A complete answer lists every line of the material where the string "water" occurs.
-- RECORDS SUPPLIED follows --
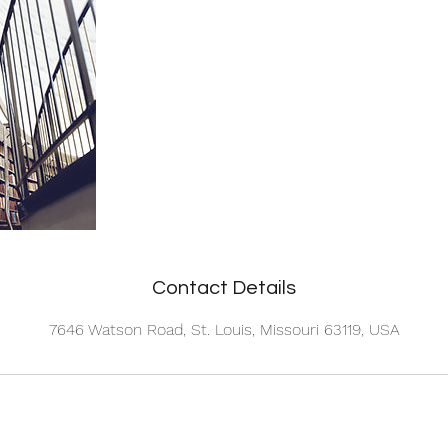
Contact Details
7646 Watson Road, St. Louis, Missouri 63119, USA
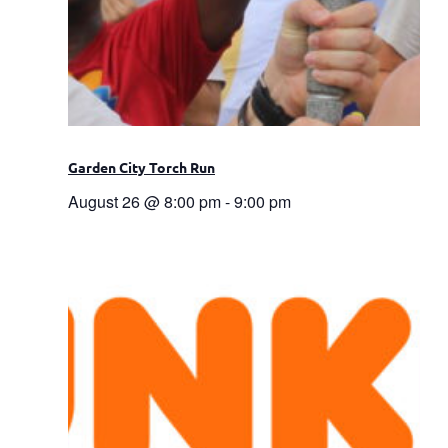
Garden City Torch Run
August 26 @ 8:00 pm
-
9:00 pm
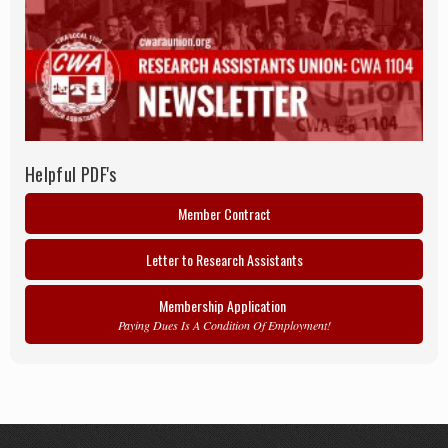
Helpful PDF's
Member Contract
Letter to Research Assistants
Membership Application
Paying Dues Is A Condition Of Employment!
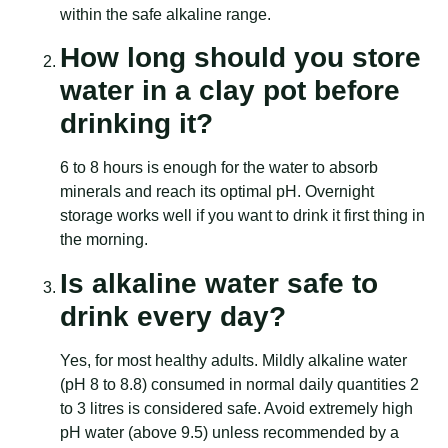
within the safe alkaline range.
How long should you store
water in a clay pot before
drinking it?
6 to 8 hours is enough for the water to absorb
minerals and reach its optimal pH. Overnight
storage works well if you want to drink it first thing in
the morning.
Is alkaline water safe to
drink every day?
Yes, for most healthy adults. Mildly alkaline water
(pH 8 to 8.8) consumed in normal daily quantities 2
to 3 litres is considered safe. Avoid extremely high
pH water (above 9.5) unless recommended by a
-- RECORDS SUPPLIED concluded --
**REPLY**
water in a clay pot before
6 to 8 hours is enough for the water to absorb
Is alkaline water safe to
Yes, for most healthy adults. Mildly alkaline water
pH water (above 9.5) unless recommended by a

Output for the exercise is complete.